Plötzlich kommt es mir vor wie eine Ewigkeit, die wir hier wohnen. Von meiner Vergangenheit abgeschnitten, dreht sich mein ganzes Leben nur noch um die Kinder. Da mein Ex kein Auto hat, bringe ich ihm die beiden seit wir hier wohnen jeden zweiten Freitag und hole sie am Sonntag wieder ab. Bekomme ich dafür ein einziges Mal ein »Danke«? Nein! Im Gegenteil, ich kann froh sein, wenn ich ab und zu mit einem »Hallo« begrüßt werde, ansonsten erwarten mich genau wie all die Jahre zuvor nur Befehle und Verachtung.
Und jetzt? Was mache ich jetzt? Plötzlich schlägt meine Stimmung um und ich sehe nur noch die guten Seiten an ihm und all das, was ich nun endgültig verloren habe. Er ist der Papa meiner Jungs, die beiden lieben ihn. Auch wir hatten sehr schöne Tage miteinander. Wir sind gemeinsam einen Marathon gelaufen, waren zusammen an der Ostsee und wir hatten eine ähnliche Vorstellung von unserer Zukunft.

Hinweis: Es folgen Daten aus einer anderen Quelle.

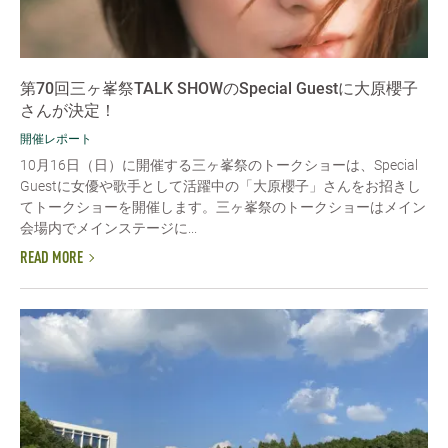
第70回三ヶ峯祭TALK SHOWのSpecial Guestに大原櫻子
さんが決定！
開催レポート
10月16日（日）に開催する三ヶ峯祭のトークショーは、Special
Guestに女優や歌手として活躍中の「大原櫻子」さんをお招きし
てトークショーを開催します。三ヶ峯祭のトークショーはメイン
会場内でメインステージに...
READ MORE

Ich zwinge mich, mir vor Augen zu führen, warum ich mich von diesem Mann getrennt habe. Noch einmal durchlebe ich unsere Beziehung im Schnelldurchgang, seine verachtenden Aussagen, unser liebloses Nebeneinander, seine jähzornigen Ausbrüche und die unzähligen Erniedrigungen der letzten fünf Jahre. Dennoch war ich stets für ihn da. Trotz Schwangerschaft und Vollzeitjob habe ich seine Doktorarbeit korrigiert und die Kinder praktisch allein aufgezogen, während er meist betrunken, schlecht gelaunt oder gar nicht anwesend war. Nie hat er mir den Rückhalt gegeben, den ich mir doch von Anfang an so sehnlichst gewünscht hatte. Ganz zu schweigen von seinen aggressiven Übergriffen, die ich immer wieder geduldet und weggesteckt habe.
Selbst als er mich mit unserem drei Monate alten Sohn, vierhundert Kilometer entfernt, ohne Auto sitzen ließ und nach einem Streit einfach abgefahren ist, habe ich ihm verziehen. Immer wieder bin ich zu ihm zurückgekehrt, weil ich mir einfach nicht vorstellen konnte, dass unsere eigentlich so perfekte kleine Familie keine Chance haben sollte. Auch nach unserer Trennung habe ich gedanklich weiter an ihm festgehalten. Ein Fingerzeig von ihm, dass er Reue zeigt und künftig für seine Familie da sein möchte, ich wäre bestimmt wieder auf der Matte gestanden. Es kam jedoch nichts dergleichen.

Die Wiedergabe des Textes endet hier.